Work to be completed
Each line below from the one containing "are ou en plein" through the one containing "March 7, 2024" is to be given again exactly, and no line outside that span.

Data for processing
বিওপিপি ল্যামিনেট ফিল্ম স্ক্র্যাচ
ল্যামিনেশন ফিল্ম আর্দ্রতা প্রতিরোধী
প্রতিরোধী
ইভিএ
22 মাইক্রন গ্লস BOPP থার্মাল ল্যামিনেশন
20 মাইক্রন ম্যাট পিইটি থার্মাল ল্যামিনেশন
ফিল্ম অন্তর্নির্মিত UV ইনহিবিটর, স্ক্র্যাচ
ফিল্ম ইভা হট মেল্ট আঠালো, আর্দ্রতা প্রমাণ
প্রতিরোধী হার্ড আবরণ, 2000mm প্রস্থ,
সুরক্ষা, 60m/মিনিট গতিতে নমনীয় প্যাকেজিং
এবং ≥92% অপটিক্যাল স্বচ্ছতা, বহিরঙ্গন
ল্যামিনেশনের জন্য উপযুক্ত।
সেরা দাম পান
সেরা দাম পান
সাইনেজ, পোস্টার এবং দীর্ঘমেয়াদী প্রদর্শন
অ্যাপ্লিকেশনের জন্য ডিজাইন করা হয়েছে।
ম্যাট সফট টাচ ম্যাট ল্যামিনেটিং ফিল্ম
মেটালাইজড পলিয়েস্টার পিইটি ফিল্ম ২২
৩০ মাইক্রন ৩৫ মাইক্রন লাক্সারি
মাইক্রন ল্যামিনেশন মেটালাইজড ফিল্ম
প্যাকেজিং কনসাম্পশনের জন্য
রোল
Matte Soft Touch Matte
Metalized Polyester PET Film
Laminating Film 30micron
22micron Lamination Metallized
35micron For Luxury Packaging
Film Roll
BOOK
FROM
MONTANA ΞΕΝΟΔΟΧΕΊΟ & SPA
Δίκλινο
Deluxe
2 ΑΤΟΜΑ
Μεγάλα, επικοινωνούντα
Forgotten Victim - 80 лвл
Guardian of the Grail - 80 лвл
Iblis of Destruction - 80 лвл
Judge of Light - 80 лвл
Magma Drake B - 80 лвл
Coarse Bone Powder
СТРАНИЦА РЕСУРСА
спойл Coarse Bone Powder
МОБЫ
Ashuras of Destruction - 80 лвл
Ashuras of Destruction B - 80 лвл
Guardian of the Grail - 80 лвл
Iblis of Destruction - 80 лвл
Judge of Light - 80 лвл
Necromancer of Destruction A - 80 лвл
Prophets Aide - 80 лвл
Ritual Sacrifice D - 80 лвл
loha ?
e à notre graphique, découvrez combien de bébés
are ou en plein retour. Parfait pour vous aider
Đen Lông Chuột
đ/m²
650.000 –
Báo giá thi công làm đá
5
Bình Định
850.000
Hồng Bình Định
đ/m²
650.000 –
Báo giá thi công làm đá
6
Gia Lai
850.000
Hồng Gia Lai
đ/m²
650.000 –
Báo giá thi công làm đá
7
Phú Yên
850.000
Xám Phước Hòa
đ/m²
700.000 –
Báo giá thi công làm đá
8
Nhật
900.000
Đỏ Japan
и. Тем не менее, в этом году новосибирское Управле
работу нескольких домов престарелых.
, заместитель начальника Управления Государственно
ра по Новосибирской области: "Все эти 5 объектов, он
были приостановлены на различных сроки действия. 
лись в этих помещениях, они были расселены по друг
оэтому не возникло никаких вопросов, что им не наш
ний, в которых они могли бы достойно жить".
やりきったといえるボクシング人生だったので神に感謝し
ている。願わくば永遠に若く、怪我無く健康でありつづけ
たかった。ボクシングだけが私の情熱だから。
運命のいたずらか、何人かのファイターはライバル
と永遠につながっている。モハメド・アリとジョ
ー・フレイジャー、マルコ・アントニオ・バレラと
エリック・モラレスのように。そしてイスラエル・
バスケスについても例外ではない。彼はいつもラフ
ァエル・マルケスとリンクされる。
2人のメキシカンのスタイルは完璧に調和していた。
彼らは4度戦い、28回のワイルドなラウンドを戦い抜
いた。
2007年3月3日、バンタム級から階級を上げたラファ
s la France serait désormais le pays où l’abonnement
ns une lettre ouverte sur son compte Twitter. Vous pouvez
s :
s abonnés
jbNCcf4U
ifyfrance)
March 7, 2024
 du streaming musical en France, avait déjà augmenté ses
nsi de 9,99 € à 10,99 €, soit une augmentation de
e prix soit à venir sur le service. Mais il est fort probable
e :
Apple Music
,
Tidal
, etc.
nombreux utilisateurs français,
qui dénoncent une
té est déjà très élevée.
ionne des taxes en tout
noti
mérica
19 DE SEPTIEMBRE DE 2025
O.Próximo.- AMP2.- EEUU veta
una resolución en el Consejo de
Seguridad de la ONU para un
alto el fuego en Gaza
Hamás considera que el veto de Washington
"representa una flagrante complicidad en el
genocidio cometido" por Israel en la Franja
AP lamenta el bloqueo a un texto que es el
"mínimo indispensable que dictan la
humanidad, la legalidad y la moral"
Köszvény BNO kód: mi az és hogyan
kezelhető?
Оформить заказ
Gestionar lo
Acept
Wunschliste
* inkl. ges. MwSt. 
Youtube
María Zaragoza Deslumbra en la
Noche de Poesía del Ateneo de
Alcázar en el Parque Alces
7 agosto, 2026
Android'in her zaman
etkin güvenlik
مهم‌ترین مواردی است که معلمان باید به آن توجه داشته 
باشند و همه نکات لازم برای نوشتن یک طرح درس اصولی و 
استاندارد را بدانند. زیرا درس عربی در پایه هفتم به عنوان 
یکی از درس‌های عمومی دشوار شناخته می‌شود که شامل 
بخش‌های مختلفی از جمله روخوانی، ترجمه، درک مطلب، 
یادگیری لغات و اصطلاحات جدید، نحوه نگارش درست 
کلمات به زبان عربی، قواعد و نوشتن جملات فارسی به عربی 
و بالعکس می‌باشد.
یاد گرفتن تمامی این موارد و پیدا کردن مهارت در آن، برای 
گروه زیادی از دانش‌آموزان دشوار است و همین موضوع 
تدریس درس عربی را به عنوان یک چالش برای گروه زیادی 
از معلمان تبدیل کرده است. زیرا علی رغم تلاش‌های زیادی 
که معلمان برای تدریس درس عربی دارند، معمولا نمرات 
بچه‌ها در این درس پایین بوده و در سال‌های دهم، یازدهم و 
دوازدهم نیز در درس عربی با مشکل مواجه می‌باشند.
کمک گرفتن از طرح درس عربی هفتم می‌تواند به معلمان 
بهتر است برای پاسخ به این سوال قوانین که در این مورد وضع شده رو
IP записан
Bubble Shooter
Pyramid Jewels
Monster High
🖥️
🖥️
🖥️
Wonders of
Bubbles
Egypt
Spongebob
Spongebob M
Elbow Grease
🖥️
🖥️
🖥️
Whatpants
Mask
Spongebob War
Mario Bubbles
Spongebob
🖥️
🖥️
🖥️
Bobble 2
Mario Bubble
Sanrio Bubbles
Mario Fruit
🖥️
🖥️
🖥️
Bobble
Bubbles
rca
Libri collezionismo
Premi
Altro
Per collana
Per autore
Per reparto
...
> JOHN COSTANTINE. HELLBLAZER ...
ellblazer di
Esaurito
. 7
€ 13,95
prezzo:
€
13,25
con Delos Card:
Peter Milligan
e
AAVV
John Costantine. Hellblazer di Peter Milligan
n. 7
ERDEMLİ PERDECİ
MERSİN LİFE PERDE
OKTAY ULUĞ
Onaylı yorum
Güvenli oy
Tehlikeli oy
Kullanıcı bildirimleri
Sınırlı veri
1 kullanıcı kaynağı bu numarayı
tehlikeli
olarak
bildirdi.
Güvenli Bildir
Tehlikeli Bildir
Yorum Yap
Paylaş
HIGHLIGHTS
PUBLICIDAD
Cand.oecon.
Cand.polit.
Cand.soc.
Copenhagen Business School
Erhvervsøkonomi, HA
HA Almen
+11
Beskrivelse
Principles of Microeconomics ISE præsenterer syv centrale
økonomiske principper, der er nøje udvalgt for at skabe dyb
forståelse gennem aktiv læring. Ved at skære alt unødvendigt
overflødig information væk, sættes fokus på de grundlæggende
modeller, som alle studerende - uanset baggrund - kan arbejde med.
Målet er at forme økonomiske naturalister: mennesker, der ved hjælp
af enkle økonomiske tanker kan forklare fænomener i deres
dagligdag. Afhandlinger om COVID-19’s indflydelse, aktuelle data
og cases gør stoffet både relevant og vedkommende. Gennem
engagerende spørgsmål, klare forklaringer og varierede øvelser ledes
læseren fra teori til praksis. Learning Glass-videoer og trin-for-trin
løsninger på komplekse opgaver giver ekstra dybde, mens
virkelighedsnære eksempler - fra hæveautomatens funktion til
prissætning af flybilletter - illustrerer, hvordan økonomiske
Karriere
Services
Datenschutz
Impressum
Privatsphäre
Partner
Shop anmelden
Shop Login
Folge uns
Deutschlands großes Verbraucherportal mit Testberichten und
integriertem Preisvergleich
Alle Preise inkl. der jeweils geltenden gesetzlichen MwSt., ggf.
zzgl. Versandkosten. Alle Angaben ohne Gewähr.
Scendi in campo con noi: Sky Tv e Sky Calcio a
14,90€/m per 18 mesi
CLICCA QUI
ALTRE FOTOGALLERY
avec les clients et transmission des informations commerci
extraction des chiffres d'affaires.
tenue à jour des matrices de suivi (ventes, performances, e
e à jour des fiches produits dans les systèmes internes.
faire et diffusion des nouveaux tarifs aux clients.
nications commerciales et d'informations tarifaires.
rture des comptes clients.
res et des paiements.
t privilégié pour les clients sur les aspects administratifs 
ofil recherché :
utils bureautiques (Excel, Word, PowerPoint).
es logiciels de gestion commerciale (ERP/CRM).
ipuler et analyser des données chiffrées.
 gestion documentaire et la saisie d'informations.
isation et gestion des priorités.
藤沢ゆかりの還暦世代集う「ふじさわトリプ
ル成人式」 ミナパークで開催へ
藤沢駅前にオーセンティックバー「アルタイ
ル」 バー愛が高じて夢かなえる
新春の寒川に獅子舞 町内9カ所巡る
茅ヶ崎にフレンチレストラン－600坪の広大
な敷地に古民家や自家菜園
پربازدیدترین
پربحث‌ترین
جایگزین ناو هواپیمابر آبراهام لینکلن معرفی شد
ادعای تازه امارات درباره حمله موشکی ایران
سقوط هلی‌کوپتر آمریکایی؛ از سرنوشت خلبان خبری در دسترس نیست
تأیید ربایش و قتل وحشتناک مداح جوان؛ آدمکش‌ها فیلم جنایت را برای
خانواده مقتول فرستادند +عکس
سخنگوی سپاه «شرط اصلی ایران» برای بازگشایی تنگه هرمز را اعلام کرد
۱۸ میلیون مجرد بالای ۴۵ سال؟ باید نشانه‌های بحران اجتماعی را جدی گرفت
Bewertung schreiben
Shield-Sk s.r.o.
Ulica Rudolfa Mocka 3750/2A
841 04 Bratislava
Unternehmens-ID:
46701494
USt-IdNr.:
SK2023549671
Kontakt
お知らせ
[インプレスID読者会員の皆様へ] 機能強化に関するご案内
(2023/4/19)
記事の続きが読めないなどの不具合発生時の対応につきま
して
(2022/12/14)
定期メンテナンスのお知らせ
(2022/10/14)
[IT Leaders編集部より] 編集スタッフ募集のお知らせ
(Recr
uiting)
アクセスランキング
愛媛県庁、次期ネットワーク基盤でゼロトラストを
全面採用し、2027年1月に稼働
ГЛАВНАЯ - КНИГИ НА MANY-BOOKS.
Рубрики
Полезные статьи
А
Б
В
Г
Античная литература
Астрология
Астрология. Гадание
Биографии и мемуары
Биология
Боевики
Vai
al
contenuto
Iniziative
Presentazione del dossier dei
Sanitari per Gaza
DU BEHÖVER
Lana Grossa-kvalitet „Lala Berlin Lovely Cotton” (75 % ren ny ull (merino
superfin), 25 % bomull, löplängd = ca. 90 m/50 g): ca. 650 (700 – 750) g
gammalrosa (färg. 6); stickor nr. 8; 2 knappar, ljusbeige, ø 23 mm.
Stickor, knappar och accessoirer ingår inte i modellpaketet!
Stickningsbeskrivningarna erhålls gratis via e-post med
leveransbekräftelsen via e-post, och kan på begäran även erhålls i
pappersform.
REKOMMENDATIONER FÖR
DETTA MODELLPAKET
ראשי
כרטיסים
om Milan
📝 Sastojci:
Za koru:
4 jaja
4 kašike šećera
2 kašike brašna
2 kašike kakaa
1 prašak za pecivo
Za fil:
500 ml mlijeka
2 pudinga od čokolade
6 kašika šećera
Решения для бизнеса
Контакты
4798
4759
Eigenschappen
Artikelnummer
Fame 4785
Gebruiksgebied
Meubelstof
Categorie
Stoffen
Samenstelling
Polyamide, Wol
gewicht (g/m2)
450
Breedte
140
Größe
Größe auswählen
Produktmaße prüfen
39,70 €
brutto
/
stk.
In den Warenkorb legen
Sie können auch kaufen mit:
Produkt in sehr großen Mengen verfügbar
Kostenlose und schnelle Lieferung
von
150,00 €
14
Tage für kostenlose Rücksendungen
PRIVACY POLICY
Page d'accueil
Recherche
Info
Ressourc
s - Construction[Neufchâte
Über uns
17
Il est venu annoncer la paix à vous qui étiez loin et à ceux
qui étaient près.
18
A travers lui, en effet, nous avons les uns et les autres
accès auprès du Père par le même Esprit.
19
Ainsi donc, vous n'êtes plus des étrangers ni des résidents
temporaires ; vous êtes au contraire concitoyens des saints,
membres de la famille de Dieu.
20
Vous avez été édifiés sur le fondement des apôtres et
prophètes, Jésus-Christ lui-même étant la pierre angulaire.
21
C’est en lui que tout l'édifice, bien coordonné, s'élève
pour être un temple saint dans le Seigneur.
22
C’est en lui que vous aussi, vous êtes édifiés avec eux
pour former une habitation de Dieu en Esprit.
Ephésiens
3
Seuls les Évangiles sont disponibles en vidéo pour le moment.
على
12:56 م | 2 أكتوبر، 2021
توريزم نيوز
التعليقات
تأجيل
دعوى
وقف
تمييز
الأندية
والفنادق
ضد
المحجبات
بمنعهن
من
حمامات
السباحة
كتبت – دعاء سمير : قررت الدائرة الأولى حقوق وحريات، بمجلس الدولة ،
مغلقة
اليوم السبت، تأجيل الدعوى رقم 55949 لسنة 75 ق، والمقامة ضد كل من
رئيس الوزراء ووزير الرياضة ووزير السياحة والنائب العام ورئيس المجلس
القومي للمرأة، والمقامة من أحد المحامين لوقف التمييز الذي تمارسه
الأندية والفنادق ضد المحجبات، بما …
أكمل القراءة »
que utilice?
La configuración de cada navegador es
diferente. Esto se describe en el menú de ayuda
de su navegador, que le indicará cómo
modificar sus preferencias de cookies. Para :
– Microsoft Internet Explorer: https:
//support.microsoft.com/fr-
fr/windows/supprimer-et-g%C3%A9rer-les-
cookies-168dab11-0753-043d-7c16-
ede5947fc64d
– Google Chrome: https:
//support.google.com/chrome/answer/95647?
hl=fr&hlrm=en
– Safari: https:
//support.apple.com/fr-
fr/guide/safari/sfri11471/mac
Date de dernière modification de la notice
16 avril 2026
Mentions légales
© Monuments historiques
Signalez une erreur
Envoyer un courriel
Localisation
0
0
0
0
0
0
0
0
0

Written solution
are ou en plein retour. Parfait pour vous aider
Đen Lông Chuột
đ/m²
650.000 –
Báo giá thi công làm đá
5
Bình Định
850.000
Hồng Bình Định
đ/m²
650.000 –
Báo giá thi công làm đá
6
Gia Lai
850.000
Hồng Gia Lai
đ/m²
650.000 –
Báo giá thi công làm đá
7
Phú Yên
850.000
Xám Phước Hòa
đ/m²
700.000 –
Báo giá thi công làm đá
8
Nhật
900.000
Đỏ Japan
и. Тем не менее, в этом году новосибирское Управле
работу нескольких домов престарелых.
, заместитель начальника Управления Государственно
ра по Новосибирской области: "Все эти 5 объектов, он
были приостановлены на различных сроки действия. 
лись в этих помещениях, они были расселены по друг
оэтому не возникло никаких вопросов, что им не наш
ний, в которых они могли бы достойно жить".
やりきったといえるボクシング人生だったので神に感謝し
ている。願わくば永遠に若く、怪我無く健康でありつづけ
たかった。ボクシングだけが私の情熱だから。
運命のいたずらか、何人かのファイターはライバル
と永遠につながっている。モハメド・アリとジョ
ー・フレイジャー、マルコ・アントニオ・バレラと
エリック・モラレスのように。そしてイスラエル・
バスケスについても例外ではない。彼はいつもラフ
ァエル・マルケスとリンクされる。
2人のメキシカンのスタイルは完璧に調和していた。
彼らは4度戦い、28回のワイルドなラウンドを戦い抜
いた。
2007年3月3日、バンタム級から階級を上げたラファ
s la France serait désormais le pays où l’abonnement
ns une lettre ouverte sur son compte Twitter. Vous pouvez
s :
s abonnés
jbNCcf4U
ifyfrance)
March 7, 2024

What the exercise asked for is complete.